I really like the idea of the unboxed types presented and enjoyed watching Stephen’s talk. One thing that puzzels me, is how the GC distinguishes between something of kind
value and something of kind
My understanding is that the GC traverses the whole stack and distinguishes
immediates by its last bit. But how does the GC know something of kind
int64 is not a GC pointer?
Is the idea to add bit masks to stack frames? (I think GHC does this if I’m not mistaken.) Does OCaml use stack frames at all?
If the value is boxed on the heap, then the box itself tells the GC not to scan its content.
If the value is unboxed on the stack, then there is a large table that, for every return address of the program (i.e., every function call), indicates how to interpret every word of the stack. So, when the GC runs, it visits the whole program stack, jumping from one return address to the other, marking the stack values as GC roots (or not), depending on the content of this table.
Great! Thanks @silene, this helps my understanding and triggers another question.
Do I understand correctly that the table you’re referring to, is the addition this proposal makes to keep track of unboxed types and current OCaml only uses pointer tagging? If otherwise: why bother with both mechanisms?
I do not understand your question. The table I am describing has existed forever (or at least for 25 years).
Ah, sorry that I’m unclear. Let me formulate it differently. We have a stack and we’d like to know which words are pointers and which are integers. If there is a table describing which words on the stack are pointers, and which are not, why does OCaml also tag integers to distinguish them? It seems to me as both approaches have the same goal.

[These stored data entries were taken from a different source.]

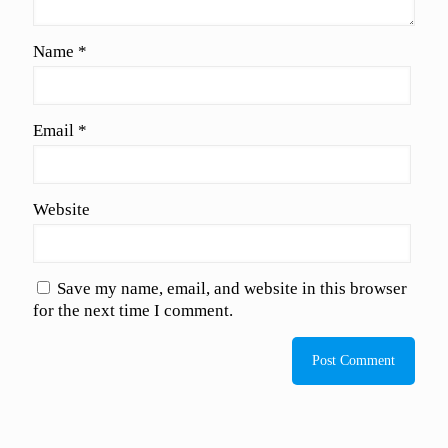
Name
*
Email
*
Website
Save my name, email, and website in this browser
for the next time I comment.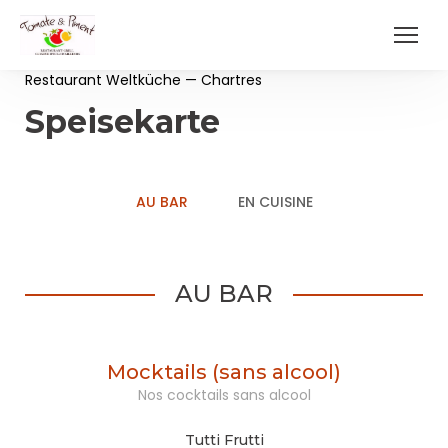
Restaurant Weltküche — Chartres
Speisekarte
AU BAR
EN CUISINE
AU BAR
Mocktails (sans alcool)
Nos cocktails sans alcool
Tutti Frutti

All the values in memory form a directed graph. The GC starts from some roots and follow all the edges of the graph until it has accounted all the nodes. Pointers on the stack are roots (if the table says so) and point to values on the heap. Tagging integers is for the sake of heap values; it tells the GC whether a word found in a heap block is a pointer or not.

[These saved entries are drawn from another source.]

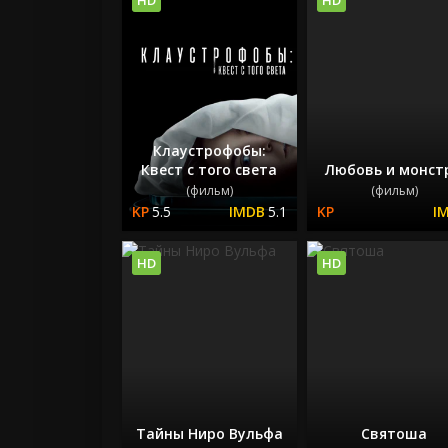
Клаустрофобы:
Квест с того света
Любовь и монст
(фильм)
(фильм)
5.5
5.1
HD
HD
Тайны Ниро Вульфа
Святоша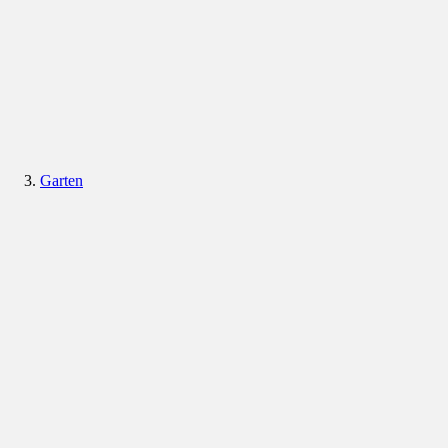
Garten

Note that no word (be it on the stack or on the heap) ever point to a block on the stack, hence this whole discussion: What would be needed to be able to allocate some blocks on the stack?

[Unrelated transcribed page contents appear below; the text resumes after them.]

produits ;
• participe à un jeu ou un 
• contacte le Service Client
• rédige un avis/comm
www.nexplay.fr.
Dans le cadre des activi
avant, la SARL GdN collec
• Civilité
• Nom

Because you don’t want the GC to keep doing lookup on the table, checking a single bit is fast, doing a lookup not nearly as much.
The deep reason for a uniform representation is that it allows expressive parametric polymorphism with a simple implementation. The Achilles’ heel of a kind-based memory representation is lack of kind polymorphism, unless you go into compile-time monomorphisation (templates, with its own set of drawbacks) or just-in-time compilation. A fortiori, this allows you to have types inhabited by a mix of pointers and immediates (e.g. the current representation of the
option), though this is not the only way to achieve this.